- Born: 1925 Montreal, Quebec, Canada
- Died: July 24, 2005 (aged 79–80) Montreal, Quebec, Canada
- Resting place: Notre Dame des Neiges Cemetery
- Education: Sir George Williams University
- Occupations: Newspaper publisher, philanthropist
- Known for: Chairman of Unimédia
- Spouse: Catherine Francœur
- Parent: Louis Francœur

= Jacques Francœur =

French-Canadian businessman and journalist

Jacques Francœur (May 15, 1925 – July 24, 2005) was a French-Canadian businessman and journalist. He is best known as the owner of the Unimédia group, making him one of Quebec's media moguls. He was the son of Louis Francœur.

==Biography==
He had a long career in publishing, which began at the age of 16 at the daily newspaper La Patrie. He later worked for the Montreal Daily Star and The Gazette. A few years later, he purchased Le Guide du Nord, which marked the beginning of one of the most important media companies in French Canada.

He founded the Dimanche-Matin newspaper.
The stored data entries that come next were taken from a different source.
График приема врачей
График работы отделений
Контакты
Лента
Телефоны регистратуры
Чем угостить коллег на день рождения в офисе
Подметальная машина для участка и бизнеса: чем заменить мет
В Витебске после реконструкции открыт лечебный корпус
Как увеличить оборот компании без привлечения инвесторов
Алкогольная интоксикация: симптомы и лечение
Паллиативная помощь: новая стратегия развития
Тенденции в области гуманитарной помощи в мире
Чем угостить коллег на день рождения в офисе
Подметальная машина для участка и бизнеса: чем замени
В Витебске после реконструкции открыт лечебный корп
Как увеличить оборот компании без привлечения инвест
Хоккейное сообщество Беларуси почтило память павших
Following that, he partnered with businessman Paul Desmarais for a number of years to establish the Trans-Canada newspaper group. Toward the end of the 1960s, he acquired the weekly newspapers Le Petit Journal, Photo-Journal, and La Patrie, which he closed in 1978. In 1973, he founded Unimédia, which would become a publishing conglomerate with a workforce of 2,000 employees and four printing plants. It featured a weekly and two dailies: Le Droit in Ottawa, Le Soleil in Québec City and Le Quotidien in Chicoutimi.
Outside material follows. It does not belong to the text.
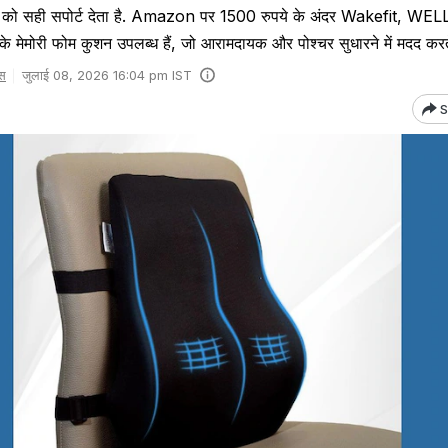
ठ को सही सपोर्ट देता है. Amazon पर 1500 रुपये के अंदर Wakefit, W
े मेमोरी फोम कुशन उपलब्ध हैं, जो आरामदायक और पोश्चर सुधारने में मदद करते 
स
जुलाई 08, 2026 16:04 pm IST
S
After selling Unimédia to Conrad Black in 1987, he launched one of the most prominent private foundations in Québec, Fondation Jacques Francoeur. This foundation is devoted to funding charities that provide relief for the needy, as well as organizations that promote education. Jacques Francœur also encouraged social and artistic projects for the less fortunate, while granting scholarships for Québec journalists. Furthermore, he was an influential member of many professional and community associations, being a former president of the Newspaper Association of Canada and the Daily Newspaper Association of Québec.
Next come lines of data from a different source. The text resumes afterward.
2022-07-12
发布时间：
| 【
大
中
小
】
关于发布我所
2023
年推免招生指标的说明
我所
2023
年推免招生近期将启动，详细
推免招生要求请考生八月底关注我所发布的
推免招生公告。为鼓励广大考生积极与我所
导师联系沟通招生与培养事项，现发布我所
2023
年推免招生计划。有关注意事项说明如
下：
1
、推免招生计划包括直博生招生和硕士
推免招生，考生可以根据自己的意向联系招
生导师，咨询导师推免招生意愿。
Francœur was also active abroad. He was an executive member of the International Press Institute in London, and from 1982 until 1990 he served on the board of directors of the American Association of Newspaper Editors. In 1995, Francœur was given an honorary degree from Concordia University.

After his death in 2005, he was entombed at the Notre Dame des Neiges Cemetery in Montreal.